ESED TOPRAKLARINI YÜZDE 25 BÜYÜTTÜ
Suriye’de darbe ile yönetimi ele geçiren Hafız Esed’in 2000 yılındaki ölümü sonrası devlet başkanlığı görevine Beşşar Esed getirildi. Arap ülkelerinde başlayan ayaklanma ve gösteri dalgası 2011 yılında Suriye’ye uzandı. Beşşar Esed yönetimi tarafından uygulanan askeri tedbirler ve toplu katliama varan müdahaleler şiddet dozunu artırdı. Suriye, 2012 yılına gelindiğinde her şehrinde çatışmaların yaşandığı savaş boyutuna evrildi. Muhalifler 2013 yılı Mayıs ayında Suriye’nin yüzde 67’sini kontrol ediyor duruma geldi. Irak’tan DEAŞ militanlarının gelişi ile yükseliş dönemi sona eren Suriyeli muhalifler elde ettikleri toprakların yüzde 20’lik kısmını DEAŞ’a kaptırdı. DEAŞ bahanesi ile ABD ve Rusya’nın da sahaya dahil olması ile kayıp dönemi devam eden Suriyeli muhaliflerin kontrol alanı 2018 ortalarında İdlib ili ve Afrin, El Bab, Azez ve Cerablus kasabalarından ibaret kaldı. Türkiye, Rusya ve İran’ın garantör olduğu Astana mutabakatı sürecinde Şam yönetimi topraklarını yüzde 25 oranında büyüttü.

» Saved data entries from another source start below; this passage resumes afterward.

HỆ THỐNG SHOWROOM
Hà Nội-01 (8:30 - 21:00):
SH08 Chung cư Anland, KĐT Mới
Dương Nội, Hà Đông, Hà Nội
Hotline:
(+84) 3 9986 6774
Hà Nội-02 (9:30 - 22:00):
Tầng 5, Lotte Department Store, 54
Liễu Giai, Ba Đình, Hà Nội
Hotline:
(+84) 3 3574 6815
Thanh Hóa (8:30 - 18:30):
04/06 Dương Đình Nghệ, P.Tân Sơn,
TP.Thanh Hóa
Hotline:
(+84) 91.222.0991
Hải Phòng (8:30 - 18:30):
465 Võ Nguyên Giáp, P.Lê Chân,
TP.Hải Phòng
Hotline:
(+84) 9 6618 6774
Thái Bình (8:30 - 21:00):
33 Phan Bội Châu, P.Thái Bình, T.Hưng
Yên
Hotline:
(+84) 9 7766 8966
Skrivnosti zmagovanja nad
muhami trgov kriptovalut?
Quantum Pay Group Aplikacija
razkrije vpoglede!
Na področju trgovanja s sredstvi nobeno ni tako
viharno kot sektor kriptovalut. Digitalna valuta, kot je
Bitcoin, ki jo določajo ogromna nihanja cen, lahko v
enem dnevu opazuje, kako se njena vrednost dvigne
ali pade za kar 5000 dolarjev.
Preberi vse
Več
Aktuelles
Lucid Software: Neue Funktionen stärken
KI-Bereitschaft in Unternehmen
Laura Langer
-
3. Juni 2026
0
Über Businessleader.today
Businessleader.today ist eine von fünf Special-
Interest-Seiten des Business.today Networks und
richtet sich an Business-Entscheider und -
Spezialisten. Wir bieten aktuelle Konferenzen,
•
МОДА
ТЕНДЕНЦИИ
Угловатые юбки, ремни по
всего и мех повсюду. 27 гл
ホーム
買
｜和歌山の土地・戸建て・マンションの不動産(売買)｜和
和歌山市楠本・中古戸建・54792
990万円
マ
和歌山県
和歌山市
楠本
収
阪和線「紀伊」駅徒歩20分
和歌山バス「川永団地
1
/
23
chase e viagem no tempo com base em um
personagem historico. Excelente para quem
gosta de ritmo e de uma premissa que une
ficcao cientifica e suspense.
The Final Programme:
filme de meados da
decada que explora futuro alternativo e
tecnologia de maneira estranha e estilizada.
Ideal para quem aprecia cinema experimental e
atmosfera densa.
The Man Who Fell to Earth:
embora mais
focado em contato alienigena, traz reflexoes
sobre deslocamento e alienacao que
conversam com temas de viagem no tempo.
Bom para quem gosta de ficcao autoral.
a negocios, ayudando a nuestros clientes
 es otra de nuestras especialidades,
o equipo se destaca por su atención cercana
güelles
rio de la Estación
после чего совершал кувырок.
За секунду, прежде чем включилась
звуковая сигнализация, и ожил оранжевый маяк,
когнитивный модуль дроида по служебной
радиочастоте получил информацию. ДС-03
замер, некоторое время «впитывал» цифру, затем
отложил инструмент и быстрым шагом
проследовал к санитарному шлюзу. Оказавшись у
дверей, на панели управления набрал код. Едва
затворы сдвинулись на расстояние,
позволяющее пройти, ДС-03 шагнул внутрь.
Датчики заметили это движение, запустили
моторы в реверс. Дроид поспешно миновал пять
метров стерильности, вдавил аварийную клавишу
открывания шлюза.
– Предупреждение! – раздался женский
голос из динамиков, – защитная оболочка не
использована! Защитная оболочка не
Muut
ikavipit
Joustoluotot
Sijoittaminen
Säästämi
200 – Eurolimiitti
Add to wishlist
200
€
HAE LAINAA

BÖLGEDE 12 TÜRK GÖZLEM ÜSSÜ VAR
Esed cephesinin saldırı amaçlı sevkiyat ve yığınak çalışmalarını sürdürdüğü İdlib’te 12 Türk gözlem üssü bulunuyor. Hama-Sahlel Gap ve Cisr el Şugur üs bölgelerine yakın noktalarda geçtiğimiz günlerde iki patlama gerçekleşti. Muhtemel İdlib ihtimali ve olası terör sabotajlarına karşı Türk askeri noktalarının çevresinde etrafı bariyerler ile çevriliyor. Lazkiye sınırından Hama kırsalına ve İdlib, Halep önlerine uzanan gözlem üslerinde güvenlik alarmı verildi. Askeri gözlem noktalarını tahkim amaçlı gönderilen malzeme yüklü tır sayısı 300’ü geçti.